_WHAT YOU WILL DO_. All lines from the one containing "රූපලාවණ්‍ය ද්‍රව්‍ය භාවිතා" through the final line of the entries are to be written out verbatim; no other line is to be included.

++++

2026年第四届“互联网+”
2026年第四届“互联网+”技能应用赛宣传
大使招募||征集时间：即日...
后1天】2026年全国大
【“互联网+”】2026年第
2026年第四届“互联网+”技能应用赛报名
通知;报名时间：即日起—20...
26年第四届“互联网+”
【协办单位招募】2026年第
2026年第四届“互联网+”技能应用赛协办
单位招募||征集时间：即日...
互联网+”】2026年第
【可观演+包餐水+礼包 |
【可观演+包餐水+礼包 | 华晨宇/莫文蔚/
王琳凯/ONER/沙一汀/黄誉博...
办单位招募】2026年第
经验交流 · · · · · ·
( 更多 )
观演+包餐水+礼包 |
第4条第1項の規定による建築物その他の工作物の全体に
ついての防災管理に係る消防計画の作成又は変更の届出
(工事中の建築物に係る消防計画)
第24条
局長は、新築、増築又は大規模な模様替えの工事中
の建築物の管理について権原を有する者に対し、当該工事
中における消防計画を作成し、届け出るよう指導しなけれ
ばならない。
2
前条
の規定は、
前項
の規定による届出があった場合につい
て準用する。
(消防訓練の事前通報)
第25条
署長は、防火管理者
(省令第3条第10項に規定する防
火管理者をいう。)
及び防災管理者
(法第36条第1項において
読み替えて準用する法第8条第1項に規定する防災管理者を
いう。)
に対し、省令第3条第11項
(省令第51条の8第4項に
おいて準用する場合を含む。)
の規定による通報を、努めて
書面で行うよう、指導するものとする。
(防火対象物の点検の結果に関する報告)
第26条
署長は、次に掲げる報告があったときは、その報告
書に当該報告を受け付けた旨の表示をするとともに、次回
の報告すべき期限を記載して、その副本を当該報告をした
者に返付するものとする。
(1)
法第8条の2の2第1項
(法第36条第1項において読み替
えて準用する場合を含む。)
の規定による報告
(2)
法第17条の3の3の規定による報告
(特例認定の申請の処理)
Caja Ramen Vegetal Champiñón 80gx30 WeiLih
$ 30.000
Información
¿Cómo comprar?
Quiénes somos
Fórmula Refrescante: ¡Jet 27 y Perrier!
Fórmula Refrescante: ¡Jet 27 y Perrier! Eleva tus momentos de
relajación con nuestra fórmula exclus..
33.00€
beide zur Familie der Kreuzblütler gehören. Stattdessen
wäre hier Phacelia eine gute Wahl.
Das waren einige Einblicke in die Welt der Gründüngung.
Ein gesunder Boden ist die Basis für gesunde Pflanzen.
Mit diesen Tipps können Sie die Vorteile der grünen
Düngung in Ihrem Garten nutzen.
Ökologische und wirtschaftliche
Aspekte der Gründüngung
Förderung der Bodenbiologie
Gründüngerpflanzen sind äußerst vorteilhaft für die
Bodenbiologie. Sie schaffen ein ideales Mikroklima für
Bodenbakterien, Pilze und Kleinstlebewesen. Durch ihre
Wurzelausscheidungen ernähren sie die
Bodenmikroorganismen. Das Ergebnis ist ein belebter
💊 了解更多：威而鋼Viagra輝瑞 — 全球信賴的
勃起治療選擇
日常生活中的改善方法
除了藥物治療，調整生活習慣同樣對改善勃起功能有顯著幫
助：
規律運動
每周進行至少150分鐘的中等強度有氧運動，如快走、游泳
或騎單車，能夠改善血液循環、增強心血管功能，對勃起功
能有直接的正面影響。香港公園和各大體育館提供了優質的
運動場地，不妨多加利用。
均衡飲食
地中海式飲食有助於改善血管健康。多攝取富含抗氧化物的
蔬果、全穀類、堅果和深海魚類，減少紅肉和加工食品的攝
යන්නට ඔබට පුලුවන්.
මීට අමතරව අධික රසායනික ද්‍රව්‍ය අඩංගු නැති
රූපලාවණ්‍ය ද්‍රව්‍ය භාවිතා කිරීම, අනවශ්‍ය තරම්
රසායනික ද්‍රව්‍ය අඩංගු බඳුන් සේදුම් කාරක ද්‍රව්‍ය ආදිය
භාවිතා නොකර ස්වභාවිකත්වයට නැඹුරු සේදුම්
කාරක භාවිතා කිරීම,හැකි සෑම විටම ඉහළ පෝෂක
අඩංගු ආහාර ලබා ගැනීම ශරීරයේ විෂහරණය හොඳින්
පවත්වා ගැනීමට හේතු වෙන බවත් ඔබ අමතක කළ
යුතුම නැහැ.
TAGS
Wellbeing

++++

_EXERCISE RESULT_.
රූපලාවණ්‍ය ද්‍රව්‍ය භාවිතා කිරීම, අනවශ්‍ය තරම්
රසායනික ද්‍රව්‍ය අඩංගු බඳුන් සේදුම් කාරක ද්‍රව්‍ය ආදිය
භාවිතා නොකර ස්වභාවිකත්වයට නැඹුරු සේදුම්
කාරක භාවිතා කිරීම,හැකි සෑම විටම ඉහළ පෝෂක
අඩංගු ආහාර ලබා ගැනීම ශරීරයේ විෂහරණය හොඳින්
පවත්වා ගැනීමට හේතු වෙන බවත් ඔබ අමතක කළ
යුතුම නැහැ.
TAGS
Wellbeing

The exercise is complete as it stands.